#### [YOUR TASK]
Reproduce the entries below, please. Keep every character the same.

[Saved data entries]
·····

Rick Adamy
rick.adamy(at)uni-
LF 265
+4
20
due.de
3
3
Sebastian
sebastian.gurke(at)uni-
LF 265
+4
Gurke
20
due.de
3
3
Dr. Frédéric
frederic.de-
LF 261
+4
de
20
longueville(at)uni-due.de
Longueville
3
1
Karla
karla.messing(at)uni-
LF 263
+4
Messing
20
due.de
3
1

·····

#### [PROBLEM SOLUTION]
Rick Adamy
rick.adamy(at)uni-
LF 265
+4
20
due.de
3
3
Sebastian
sebastian.gurke(at)uni-
LF 265
+4
Gurke
20
due.de
3
3
Dr. Frédéric
frederic.de-
LF 261
+4
de
20
longueville(at)uni-due.de
Longueville
3
1
Karla
karla.messing(at)uni-
LF 263
+4
Messing
20
due.de
3
1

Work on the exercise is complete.